Northern Self-sufficiency
Just in the last year or so, we all have become very conscious of the advantage of self-sufficiency in energy and other needs. It's comforting to know that the house will not freeze up if the power goes off because one has a backup wood-burning heating system, or that one has figured out a way to get back and forth to work even if there is no gasoline.
On a larger scale, we are learning how costly it is to import fuel for powering generators or sewage systems in northern villages and towns. Should there be a World-Wide catastrophe of some sort we easily see the advantages that northerners hold if they can have their own sources of food, fuel and other similar needs.
Beyond the obvious technical advantages of self-sufficiency there is a more subtle political advantage that self-sufficiency brings, a point which Amory B. Lovins brings out in his book Soft Energy Paths.
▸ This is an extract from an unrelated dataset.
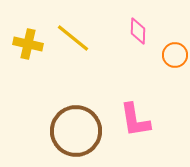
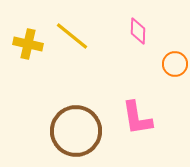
yellow line: moved 1 px left, 2 px up
orange circle: moved 9 px down
pink L-shape: moved 2 px right, 2 px up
In a sense, it is an obvious thought: the more self-sufficient is a family, a village or a state, the less need there is for help from outside and the less need there is for government assistance and control.
The more interdependent we are as peoples of a nation or of the world, the more government we need to hold ourselves together and to provide our needs. The larger the technical projects we build--power and food distribution systems, water supply and irrigation systems, railroads and highway systems--the more government is required to construct and maintain them.
So, according to this philosophy, if one wishes to minimize government it is best to encourage small technical projects and local self-sufficiency as much as possible. (Thanks to Doug Yates of Fairbanks for suggesting this topic).